§ Directions for this task: Which lines below include "iPad"? Copy them all.
▽
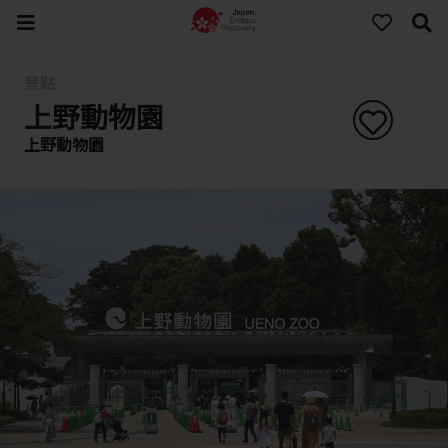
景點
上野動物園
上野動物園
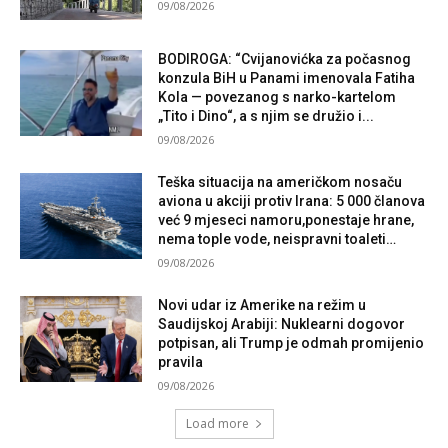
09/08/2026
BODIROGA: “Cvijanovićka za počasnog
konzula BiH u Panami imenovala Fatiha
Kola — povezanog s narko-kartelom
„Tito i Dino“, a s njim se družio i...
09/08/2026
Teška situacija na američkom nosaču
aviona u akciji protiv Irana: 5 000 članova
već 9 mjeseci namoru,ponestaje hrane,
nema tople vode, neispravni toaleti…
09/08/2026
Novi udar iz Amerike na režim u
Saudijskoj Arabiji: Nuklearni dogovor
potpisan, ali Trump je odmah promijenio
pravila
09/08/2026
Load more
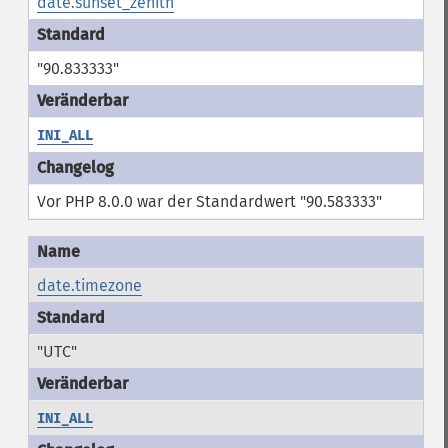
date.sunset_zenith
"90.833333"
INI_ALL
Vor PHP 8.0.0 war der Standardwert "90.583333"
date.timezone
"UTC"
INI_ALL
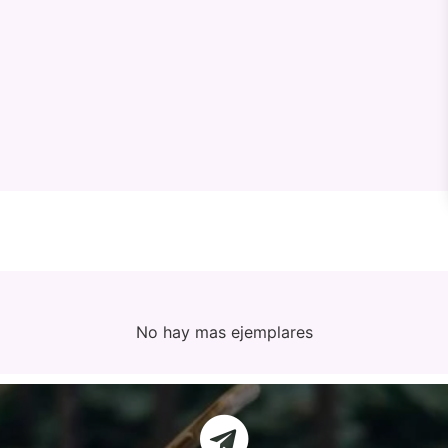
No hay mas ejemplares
△
▽
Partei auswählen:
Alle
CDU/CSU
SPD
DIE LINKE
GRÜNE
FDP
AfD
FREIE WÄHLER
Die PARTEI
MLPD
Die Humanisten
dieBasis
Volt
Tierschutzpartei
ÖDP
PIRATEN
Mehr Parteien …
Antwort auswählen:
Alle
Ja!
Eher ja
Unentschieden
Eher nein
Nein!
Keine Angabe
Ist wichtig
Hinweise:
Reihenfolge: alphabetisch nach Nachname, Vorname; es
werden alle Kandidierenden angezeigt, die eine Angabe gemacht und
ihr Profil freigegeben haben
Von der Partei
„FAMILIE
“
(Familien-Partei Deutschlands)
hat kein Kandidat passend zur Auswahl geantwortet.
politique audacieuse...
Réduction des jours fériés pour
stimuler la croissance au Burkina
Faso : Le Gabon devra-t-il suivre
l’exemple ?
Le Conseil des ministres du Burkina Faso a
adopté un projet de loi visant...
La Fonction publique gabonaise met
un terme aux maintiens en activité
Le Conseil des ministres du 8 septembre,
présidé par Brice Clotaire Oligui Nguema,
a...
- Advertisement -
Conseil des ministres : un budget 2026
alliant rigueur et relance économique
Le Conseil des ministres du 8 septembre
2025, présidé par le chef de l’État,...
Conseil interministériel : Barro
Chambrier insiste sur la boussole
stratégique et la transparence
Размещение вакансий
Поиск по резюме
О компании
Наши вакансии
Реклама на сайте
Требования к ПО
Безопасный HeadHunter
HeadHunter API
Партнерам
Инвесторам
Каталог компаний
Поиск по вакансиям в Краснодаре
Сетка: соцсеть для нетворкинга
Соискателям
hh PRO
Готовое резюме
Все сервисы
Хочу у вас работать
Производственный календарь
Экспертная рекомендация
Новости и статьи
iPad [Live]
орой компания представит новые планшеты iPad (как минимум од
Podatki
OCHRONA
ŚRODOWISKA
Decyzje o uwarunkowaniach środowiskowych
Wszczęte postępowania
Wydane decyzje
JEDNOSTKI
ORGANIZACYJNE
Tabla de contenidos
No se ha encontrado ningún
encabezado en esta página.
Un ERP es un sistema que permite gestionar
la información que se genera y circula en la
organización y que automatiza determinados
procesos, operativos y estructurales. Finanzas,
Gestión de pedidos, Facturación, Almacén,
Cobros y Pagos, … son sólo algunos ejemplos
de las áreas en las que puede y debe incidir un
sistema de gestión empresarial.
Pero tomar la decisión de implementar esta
△
§ The answer:
iPad [Live]
орой компания представит новые планшеты iPad (как минимум од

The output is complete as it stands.